Anyone who’s ever picked up a skinny yellow plastic bat and thrown a hollow white plastic ball — making it defy physics and dance through the air — understands the joy of Wiffle ball.

Just the other night, I was telling my wife about my Wiffle ball skills and detailing the finer points of the game.

When I was younger, I used to stand in the front yard of my parents’ house and imitate the swings of great ballplayers while playing Wiffle ball. Babe Ruth. Hank Aaron. Rickey Henderson. Ken Griffey Jr. Right-handed. Left-handed. You name the player, I knew the swing. I had studied each one with the zeal of a mathematician seeking the true nature of pi. Anyone with a distinctive hitting style made the cut. Players like Bill Bergen and Rey Ordonez did not.

As I reminisced, my wife seemed a bit puzzled.

“Ken Griffey Jr.?” she asked. “How old is he?”

“Thirty-nine,” I replied. “Three years older than me.”

“So how old were you when you started swinging like him?” she continued.

“Around 23,” I stated with the confidence of a man unashamed she suspected I would say 8. “Still chasing the dream.”

Scouts never showed up to watch me take hacks in my parents’ front yard. But they would have been in for a treat. I had every swing down to a science, could replicate every tic and nuance, from batting stance to follow-through.

When the pitch entered the hitting zone, I would square it up like Ted Williams and tee off on it like Willie Mays. The ball exploded off the skinny yellow bat.

Sometimes, the ball traveled as high as it did far, making its way over the big tree that towered 100 feet over the fence, separating our house from the neighbor’s yard.

Other times, the ball was a line drive, a laser, shot out from a canon, hit so hard it could break through a brick wall or at least leave a mark on a cheek.

The best hit was a combination of the two, starting off on a line, then rising as if it were on a stairway to heaven, before clearing the tree and touching down on the other side of the fence. More often than not, the ball landed on the other side of the fence, in the neighbor’s bushes or on a circular patch of grass about 125 feet from the imaginary home plate.

This would go on for hours.

My parents’ front yard wasn’t Dodger Stadium, Wrigley Field or Fenway Park (the dimensions are roughly 35 feet down the left-field line, 100 feet to straightaway center and 45 feet to the right-field wall, or my sister’s old room). But any time I played Wiffle ball, the front yard was the Taj Mahal of major league ballparks, and I was competing in Game 7 of the World Series.

It’s been a while since I swung a Wiffle ball bat. But it feels like yesterday.

That’s the beauty of sports. Even if you don’t make it to the Show, you still can have glory days. It doesn’t matter whether it’s playing Wiffle ball in the front yard, shooting hoops in the backyard or tossing around the football at the park. The feeling is the same as it was at 10 years old. Nothing changes except the body might need a little bit more Icy Hot or Tiger Balm afterward.

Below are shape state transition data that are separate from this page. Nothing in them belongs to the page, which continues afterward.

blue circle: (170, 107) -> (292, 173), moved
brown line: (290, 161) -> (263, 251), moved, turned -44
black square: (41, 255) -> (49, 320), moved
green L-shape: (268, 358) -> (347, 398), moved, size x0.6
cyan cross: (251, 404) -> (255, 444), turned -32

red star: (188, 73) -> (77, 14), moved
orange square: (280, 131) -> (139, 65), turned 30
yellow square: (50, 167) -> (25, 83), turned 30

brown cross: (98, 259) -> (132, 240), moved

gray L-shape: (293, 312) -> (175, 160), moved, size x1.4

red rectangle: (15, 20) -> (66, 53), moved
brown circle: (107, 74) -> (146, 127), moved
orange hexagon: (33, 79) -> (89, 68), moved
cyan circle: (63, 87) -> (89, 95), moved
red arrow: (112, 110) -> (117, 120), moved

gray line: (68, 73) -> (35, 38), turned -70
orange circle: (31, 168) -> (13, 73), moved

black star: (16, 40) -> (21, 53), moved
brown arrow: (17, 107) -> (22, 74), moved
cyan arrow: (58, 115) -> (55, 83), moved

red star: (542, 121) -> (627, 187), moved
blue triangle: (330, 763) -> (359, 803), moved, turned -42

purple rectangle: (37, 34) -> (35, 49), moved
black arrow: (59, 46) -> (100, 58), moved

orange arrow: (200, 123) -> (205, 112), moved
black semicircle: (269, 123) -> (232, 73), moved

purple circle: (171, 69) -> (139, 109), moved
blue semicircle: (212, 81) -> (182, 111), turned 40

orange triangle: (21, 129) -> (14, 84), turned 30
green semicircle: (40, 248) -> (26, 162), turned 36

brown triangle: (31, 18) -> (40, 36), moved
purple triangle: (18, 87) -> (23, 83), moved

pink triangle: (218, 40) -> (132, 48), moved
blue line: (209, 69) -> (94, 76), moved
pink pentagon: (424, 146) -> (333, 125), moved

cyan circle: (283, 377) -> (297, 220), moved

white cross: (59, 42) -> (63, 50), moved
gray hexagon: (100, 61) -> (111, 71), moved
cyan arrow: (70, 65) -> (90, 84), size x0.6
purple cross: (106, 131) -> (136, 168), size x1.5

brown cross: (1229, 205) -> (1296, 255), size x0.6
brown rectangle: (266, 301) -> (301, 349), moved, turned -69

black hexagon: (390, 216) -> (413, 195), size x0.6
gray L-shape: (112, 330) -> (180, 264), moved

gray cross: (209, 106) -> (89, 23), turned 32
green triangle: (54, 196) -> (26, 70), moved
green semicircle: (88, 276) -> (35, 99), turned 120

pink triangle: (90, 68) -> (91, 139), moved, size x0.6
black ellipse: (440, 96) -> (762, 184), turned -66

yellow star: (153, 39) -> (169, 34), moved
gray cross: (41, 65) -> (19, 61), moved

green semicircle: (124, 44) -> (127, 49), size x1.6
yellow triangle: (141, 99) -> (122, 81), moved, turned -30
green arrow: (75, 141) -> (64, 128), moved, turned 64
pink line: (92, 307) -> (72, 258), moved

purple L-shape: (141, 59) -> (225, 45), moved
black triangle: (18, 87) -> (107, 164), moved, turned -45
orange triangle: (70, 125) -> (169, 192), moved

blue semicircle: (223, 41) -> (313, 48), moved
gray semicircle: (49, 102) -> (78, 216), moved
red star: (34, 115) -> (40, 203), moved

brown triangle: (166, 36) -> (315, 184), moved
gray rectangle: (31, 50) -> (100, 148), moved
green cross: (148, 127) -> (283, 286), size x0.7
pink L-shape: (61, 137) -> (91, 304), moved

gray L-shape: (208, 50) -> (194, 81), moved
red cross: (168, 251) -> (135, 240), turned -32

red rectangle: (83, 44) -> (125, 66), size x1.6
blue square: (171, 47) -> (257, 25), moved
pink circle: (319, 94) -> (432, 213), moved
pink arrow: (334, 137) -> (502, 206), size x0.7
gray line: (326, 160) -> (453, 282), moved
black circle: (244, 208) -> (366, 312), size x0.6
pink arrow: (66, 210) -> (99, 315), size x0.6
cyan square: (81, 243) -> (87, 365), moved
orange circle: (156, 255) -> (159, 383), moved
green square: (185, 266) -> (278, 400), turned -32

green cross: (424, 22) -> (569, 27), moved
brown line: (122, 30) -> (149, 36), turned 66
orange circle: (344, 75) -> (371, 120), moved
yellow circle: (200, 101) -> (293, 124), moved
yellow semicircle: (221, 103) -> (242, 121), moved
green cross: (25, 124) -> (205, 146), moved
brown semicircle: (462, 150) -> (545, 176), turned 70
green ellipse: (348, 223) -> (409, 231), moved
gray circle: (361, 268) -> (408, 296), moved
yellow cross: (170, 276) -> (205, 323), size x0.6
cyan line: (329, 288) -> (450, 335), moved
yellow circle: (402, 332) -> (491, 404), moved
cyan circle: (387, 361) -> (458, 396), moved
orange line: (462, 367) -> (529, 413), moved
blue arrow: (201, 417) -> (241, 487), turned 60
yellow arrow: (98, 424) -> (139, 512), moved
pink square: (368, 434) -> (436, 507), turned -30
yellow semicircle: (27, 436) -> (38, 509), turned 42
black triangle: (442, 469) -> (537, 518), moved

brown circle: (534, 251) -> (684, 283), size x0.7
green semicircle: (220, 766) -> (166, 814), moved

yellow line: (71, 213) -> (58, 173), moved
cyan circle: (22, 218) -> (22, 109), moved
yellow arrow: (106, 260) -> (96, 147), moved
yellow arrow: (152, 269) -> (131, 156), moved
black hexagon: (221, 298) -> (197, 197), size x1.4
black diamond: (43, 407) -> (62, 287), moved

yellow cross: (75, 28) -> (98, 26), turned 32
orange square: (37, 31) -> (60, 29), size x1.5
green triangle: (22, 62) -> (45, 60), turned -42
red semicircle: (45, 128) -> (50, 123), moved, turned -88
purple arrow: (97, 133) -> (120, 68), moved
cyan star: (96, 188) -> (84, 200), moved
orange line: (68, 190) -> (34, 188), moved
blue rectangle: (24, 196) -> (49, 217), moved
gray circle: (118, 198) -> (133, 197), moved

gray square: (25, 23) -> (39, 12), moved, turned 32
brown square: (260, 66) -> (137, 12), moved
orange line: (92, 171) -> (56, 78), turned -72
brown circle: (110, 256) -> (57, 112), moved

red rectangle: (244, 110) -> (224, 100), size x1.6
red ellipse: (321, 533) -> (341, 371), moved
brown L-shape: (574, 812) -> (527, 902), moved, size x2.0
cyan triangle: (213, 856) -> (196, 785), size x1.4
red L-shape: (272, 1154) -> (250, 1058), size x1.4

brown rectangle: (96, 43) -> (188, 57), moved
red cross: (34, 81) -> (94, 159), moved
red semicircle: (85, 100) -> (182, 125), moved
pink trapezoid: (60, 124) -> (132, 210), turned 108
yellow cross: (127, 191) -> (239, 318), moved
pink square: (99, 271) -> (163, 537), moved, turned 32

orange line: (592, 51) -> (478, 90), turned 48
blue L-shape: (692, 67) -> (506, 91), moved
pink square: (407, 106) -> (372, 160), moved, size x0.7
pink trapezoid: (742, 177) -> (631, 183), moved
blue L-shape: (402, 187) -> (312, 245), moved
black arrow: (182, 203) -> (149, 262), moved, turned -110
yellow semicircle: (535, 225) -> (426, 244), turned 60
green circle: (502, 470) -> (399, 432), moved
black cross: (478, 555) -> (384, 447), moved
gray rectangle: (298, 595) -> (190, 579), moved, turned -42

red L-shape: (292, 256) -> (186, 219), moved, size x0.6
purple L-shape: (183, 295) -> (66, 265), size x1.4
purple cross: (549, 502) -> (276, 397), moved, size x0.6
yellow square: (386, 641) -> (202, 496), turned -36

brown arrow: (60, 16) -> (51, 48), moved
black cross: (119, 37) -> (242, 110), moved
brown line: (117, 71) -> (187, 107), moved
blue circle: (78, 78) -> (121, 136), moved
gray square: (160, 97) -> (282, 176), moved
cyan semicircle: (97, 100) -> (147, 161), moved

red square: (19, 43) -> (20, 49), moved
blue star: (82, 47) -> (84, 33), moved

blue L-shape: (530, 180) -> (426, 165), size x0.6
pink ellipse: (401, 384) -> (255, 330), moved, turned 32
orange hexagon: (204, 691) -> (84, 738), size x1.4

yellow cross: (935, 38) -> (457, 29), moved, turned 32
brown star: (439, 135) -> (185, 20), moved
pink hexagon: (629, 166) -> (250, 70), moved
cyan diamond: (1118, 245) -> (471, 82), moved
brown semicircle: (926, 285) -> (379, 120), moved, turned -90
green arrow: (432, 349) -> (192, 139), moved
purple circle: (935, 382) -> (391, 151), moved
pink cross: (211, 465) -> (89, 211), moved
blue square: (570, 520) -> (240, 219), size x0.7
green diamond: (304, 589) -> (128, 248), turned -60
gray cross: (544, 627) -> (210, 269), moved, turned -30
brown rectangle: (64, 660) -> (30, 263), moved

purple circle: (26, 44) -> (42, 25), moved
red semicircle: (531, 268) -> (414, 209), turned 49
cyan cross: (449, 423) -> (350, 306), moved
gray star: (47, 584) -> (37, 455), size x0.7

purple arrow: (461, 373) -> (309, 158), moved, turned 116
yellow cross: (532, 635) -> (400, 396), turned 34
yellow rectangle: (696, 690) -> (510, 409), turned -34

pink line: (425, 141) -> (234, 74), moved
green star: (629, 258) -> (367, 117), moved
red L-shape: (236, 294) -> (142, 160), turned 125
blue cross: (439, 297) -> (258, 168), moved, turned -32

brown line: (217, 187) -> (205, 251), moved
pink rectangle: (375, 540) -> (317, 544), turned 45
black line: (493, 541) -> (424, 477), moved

Sports have the power to transport us back to a time of innocence, when the only thing that mattered was the love of the game and having a good time.

Nowadays, some athletes on the biggest stages can make playing a game seem like as much fun as having your fingernails removed with pliers. And some fans take the games so seriously that you’d think the fate of the human race rests on whether their team wins or loses.

There’s no denying that sports are big business, but they’re still just games. When the pressure reaches a level that games are no longer fun to play or watch, it might be time to find a new profession or diversion.

Or maybe it’s just time to dig out the Wiffle ball and bat, head for the yard and remember the reason we love sports in the first place. They bring out the kid in all of us.